_The data_
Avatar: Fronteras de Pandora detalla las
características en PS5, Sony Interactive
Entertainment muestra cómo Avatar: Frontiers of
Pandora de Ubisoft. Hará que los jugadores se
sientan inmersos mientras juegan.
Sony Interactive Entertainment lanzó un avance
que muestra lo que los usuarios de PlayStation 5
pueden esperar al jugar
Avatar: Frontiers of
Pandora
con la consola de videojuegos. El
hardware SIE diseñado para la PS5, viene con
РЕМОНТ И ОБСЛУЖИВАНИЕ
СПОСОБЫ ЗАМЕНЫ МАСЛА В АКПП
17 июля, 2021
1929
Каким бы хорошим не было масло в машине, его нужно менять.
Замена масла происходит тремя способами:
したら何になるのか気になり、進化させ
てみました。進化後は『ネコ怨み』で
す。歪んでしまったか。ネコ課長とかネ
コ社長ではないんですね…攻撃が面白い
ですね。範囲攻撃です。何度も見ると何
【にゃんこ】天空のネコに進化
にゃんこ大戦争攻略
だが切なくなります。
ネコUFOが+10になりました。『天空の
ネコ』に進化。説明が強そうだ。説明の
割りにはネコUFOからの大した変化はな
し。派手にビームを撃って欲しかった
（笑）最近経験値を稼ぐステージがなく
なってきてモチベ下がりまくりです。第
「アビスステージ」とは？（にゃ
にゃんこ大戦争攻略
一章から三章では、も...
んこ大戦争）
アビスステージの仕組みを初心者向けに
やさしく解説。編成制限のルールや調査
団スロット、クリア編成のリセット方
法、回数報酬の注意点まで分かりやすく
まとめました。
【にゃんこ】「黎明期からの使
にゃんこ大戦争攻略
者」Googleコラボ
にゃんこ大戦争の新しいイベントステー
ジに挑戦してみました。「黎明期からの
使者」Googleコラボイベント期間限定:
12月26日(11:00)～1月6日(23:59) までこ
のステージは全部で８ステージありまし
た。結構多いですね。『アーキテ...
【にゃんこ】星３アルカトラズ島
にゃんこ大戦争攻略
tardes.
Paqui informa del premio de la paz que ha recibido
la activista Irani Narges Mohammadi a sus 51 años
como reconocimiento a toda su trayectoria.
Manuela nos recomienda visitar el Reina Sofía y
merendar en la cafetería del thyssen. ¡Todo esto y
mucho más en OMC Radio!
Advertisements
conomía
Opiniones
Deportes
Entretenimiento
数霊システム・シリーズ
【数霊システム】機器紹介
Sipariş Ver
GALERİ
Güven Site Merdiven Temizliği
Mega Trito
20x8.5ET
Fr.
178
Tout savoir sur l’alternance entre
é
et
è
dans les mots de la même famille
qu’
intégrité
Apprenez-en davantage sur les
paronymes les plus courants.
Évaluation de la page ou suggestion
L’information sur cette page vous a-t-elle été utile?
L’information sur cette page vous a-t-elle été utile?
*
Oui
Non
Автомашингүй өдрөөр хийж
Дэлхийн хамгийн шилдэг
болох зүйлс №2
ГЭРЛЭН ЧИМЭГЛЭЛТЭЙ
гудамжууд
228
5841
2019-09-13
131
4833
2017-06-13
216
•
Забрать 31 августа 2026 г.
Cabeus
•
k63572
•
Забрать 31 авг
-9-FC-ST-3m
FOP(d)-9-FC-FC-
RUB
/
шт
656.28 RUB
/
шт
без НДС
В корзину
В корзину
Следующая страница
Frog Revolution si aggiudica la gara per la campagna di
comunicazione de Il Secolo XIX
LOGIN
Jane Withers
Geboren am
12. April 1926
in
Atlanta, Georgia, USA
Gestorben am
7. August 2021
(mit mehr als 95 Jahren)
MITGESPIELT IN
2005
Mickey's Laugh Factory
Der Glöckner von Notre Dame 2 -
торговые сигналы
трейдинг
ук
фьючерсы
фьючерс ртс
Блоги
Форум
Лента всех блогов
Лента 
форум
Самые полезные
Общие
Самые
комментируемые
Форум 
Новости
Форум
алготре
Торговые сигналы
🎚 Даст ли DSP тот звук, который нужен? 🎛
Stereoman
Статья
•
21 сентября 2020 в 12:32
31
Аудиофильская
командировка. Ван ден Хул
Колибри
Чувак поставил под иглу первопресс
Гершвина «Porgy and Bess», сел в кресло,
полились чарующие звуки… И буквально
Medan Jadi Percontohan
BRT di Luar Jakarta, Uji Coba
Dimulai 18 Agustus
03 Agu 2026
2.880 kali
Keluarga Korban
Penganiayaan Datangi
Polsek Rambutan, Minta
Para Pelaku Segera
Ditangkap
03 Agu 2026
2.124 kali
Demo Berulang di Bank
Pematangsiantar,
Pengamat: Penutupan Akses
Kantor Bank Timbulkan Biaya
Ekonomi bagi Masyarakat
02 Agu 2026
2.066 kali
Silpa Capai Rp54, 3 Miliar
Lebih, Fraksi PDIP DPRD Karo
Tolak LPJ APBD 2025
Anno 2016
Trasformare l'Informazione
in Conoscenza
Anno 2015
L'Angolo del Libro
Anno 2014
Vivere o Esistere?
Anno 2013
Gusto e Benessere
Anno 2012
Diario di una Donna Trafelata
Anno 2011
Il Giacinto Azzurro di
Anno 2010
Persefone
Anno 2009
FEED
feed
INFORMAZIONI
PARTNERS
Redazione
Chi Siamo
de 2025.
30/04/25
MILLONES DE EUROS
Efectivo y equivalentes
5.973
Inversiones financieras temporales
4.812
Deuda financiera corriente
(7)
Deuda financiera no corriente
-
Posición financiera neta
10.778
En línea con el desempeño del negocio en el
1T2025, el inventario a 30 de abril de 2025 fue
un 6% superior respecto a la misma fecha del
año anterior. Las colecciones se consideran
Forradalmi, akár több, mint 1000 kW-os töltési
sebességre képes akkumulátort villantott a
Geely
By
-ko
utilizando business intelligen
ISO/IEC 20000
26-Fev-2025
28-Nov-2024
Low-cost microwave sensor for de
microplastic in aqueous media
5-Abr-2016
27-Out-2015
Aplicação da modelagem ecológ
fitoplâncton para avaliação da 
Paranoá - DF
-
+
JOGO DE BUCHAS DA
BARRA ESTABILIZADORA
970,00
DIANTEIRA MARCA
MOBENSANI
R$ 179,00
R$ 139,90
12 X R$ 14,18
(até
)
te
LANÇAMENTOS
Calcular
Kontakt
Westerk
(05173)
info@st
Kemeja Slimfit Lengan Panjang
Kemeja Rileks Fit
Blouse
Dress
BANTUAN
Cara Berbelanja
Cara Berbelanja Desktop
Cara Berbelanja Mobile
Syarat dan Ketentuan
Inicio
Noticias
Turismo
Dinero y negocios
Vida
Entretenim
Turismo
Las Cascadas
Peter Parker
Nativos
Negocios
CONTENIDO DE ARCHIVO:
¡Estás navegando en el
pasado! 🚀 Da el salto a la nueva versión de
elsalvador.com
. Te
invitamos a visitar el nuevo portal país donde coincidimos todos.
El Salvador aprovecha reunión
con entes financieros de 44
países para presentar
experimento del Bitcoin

_What you should do_
Find the line with "27-Out-2015". Transcribe it and every line after it exactly, through the end of the records above, and nothing else.

_Expected output_
27-Out-2015
Aplicação da modelagem ecológ
fitoplâncton para avaliação da 
Paranoá - DF
-
+
JOGO DE BUCHAS DA
BARRA ESTABILIZADORA
970,00
DIANTEIRA MARCA
MOBENSANI
R$ 179,00
R$ 139,90
12 X R$ 14,18
(até
)
te
LANÇAMENTOS
Calcular
Kontakt
Westerk
(05173)
info@st
Kemeja Slimfit Lengan Panjang
Kemeja Rileks Fit
Blouse
Dress
BANTUAN
Cara Berbelanja
Cara Berbelanja Desktop
Cara Berbelanja Mobile
Syarat dan Ketentuan
Inicio
Noticias
Turismo
Dinero y negocios
Vida
Entretenim
Turismo
Las Cascadas
Peter Parker
Nativos
Negocios
CONTENIDO DE ARCHIVO:
¡Estás navegando en el
pasado! 🚀 Da el salto a la nueva versión de
elsalvador.com
. Te
invitamos a visitar el nuevo portal país donde coincidimos todos.
El Salvador aprovecha reunión
con entes financieros de 44
países para presentar
experimento del Bitcoin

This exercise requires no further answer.